Iraq made Mark think of his last job. It had involved a guy who'd been working there. One of many picking over the corpse, looking for a quick return. Some sort of important engineer. He'd been cheating on his wife, and had set up a girl in a flat not far from Lena's, so the agency had asked him to do surveillance. It was a poor job and he'd used Kelly to do most of the watching. He'd just taken a few photos at appropriate times. The man's wife was a looker, more so than the mistress, but Mark had realised some time ago that these affairs had many dimensions, power, excitement, thrill, doing it because one could. They rarely made any sense. The wife sobbed in the office and told him she'd never really believed it, until he spread the photographs out on the desk. They always used black and white for this work. Cutting out colour seemed to tell the truth more. The woman had a kid away in a boarding school somewhere who loved his dad. Each time Mark did a job like this he wanted out.
Cloud was building up around the sun as it made its farewell, yellow on red. As Mark passed a place called Harborough Magna the nine o'clock news came on. Again nothing on Lena. It had been half a day now, this lack of news didn't add up. He couldn't think why this should be, but then it was hard to think at all. At least the need to sleep had gone. Energy had kicked in again but he needed to eat. He pulled off into a services. He was only miles away from Tony now but he had to take time out, to try and get some thought processes going. The guy might not be there anyway.

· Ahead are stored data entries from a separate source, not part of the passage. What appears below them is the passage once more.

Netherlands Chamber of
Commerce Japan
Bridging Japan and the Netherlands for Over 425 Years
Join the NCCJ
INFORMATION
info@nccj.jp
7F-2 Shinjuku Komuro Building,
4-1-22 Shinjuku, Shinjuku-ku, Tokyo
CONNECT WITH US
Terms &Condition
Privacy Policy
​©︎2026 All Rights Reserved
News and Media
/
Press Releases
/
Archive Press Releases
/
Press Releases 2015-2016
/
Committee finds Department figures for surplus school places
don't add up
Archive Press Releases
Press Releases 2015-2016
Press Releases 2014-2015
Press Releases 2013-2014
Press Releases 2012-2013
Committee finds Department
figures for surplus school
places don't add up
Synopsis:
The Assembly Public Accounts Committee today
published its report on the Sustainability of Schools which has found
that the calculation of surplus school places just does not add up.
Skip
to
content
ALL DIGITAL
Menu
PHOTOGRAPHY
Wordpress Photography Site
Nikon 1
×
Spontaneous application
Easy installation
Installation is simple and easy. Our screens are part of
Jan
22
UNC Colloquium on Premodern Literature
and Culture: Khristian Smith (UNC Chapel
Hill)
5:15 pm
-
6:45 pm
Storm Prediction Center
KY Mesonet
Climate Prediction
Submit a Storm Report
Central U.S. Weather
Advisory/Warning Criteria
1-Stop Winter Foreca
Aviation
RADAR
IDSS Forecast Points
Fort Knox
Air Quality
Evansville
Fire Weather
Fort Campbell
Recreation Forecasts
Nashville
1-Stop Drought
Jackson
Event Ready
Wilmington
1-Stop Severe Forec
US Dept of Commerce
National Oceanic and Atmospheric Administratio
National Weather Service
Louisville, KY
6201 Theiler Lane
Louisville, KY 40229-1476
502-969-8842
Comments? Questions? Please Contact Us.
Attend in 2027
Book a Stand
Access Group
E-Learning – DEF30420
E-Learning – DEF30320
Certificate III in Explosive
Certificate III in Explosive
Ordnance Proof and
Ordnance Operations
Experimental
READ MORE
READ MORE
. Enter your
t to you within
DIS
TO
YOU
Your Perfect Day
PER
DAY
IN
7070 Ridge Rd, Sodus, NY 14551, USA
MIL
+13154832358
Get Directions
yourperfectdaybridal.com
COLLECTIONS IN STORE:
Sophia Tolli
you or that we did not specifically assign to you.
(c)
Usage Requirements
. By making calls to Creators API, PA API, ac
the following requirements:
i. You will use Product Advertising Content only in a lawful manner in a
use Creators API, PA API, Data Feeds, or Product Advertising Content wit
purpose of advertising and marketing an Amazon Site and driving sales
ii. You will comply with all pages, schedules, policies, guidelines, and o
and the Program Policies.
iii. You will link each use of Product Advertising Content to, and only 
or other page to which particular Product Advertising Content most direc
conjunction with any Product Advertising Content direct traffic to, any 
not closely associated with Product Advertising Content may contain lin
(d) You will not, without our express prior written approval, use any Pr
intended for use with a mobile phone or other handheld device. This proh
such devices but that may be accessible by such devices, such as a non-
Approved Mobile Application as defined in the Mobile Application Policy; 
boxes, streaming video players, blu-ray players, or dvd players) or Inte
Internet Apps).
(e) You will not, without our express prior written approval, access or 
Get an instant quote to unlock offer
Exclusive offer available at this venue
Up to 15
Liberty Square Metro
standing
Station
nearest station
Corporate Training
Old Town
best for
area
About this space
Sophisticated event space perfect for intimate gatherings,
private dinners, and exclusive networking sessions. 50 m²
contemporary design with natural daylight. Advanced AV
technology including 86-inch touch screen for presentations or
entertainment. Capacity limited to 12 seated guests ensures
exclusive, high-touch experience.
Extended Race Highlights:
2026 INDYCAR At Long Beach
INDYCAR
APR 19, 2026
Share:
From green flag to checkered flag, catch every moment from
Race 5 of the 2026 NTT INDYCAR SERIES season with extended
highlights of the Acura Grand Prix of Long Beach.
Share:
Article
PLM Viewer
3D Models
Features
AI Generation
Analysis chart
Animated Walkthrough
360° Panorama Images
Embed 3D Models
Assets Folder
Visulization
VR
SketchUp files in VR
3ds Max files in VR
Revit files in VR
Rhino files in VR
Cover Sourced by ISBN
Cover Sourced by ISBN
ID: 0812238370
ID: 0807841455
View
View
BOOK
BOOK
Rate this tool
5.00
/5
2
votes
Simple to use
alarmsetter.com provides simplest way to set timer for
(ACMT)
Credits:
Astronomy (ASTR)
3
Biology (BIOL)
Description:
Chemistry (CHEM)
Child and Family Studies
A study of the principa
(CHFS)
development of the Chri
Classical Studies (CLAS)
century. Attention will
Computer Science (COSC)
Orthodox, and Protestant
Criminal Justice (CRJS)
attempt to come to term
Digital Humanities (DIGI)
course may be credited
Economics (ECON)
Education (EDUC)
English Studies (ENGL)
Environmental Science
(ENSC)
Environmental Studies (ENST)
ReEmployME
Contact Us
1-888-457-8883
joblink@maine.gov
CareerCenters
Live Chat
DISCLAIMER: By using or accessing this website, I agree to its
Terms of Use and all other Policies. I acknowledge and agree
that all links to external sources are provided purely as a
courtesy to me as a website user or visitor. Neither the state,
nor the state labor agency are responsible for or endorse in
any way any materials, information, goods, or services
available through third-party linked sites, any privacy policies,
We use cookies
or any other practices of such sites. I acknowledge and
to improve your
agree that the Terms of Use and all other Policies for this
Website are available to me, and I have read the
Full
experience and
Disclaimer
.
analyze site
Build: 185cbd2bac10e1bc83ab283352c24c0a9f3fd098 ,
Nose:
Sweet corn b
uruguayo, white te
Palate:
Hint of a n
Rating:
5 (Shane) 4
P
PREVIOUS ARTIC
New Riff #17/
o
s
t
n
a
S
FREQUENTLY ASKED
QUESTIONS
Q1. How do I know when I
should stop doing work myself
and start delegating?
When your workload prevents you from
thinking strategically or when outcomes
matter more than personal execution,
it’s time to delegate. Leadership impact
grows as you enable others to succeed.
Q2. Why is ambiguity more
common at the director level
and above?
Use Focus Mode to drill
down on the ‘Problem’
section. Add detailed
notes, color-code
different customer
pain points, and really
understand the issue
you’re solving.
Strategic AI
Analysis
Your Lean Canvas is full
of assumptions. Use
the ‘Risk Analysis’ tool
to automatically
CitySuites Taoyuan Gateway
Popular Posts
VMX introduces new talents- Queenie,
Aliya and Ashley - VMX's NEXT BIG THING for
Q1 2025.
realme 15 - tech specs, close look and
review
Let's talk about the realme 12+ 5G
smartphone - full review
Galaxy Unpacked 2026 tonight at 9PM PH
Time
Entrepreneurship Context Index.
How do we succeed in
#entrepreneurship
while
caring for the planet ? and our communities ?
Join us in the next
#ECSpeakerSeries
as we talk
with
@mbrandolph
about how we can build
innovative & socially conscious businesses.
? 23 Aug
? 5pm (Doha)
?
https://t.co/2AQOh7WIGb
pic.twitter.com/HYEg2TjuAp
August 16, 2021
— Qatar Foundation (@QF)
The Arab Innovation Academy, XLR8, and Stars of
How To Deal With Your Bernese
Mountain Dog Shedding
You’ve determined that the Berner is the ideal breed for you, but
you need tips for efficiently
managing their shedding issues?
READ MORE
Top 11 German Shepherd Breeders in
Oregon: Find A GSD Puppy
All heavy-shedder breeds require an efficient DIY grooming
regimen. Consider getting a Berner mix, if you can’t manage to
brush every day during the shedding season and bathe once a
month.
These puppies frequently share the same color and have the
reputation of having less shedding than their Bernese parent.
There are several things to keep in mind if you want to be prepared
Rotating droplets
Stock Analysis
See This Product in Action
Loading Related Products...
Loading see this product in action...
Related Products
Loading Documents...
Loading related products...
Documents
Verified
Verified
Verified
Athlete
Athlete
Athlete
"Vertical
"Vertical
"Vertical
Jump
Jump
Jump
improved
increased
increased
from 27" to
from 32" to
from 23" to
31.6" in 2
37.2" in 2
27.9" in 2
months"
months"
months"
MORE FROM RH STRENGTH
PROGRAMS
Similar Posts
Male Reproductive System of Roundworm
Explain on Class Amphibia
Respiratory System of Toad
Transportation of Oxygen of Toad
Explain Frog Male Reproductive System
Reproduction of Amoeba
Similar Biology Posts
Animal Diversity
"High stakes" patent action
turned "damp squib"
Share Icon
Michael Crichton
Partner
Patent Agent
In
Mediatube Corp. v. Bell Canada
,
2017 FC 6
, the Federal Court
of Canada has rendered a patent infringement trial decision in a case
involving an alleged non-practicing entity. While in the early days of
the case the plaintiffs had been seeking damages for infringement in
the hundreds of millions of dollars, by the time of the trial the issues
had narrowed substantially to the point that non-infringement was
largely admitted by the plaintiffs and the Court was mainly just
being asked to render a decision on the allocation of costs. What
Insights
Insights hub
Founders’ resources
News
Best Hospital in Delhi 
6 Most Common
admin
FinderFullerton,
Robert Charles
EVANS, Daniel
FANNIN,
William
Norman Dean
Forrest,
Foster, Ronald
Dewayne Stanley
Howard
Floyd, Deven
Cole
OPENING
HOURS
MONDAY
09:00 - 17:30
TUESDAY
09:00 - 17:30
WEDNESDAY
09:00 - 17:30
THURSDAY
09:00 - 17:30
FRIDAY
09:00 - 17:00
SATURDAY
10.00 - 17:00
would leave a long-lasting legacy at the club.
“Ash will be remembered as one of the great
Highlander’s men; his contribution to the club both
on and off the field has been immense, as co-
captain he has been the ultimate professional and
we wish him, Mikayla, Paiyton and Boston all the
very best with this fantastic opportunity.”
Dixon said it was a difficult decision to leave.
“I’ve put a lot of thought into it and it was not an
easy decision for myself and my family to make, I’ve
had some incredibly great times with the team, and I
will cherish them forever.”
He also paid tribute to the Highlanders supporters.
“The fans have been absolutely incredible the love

Mark sat in the car park for a while.
Try to think, you stupid bastard.
He hadn't seen Lena much in the last few weeks. She'd been in Amsterdam, he'd been busy helping to destroy a marriage. He tracked back, to last Christmas, when they had gone to that cottage in the Cotswolds. Her idea. It was like on a postcard, she'd said, but it had been cold, cold enough for a dusting of snow. It was the kind of England she was always searching for, log fires, hearty people, polite people, no crime, no filth, the kind of world he had no experience of, maybe the kind that had never existed, but if it was an illusion, he'd enjoyed it. They'd walked back from a pub, Lena's face radiant in the cold, his own happy, shiny person. We'll have all this, one day, she said, waving a hand over the cottage and its large garden. I know we'll have the money. He'd smiled, and let her dream. Then Mark moved on, month by month, looking for anything unusual, anything different in her behaviour. There was nothing. No reason and no sense to this, yet what she'd said about having money stuck in his mind.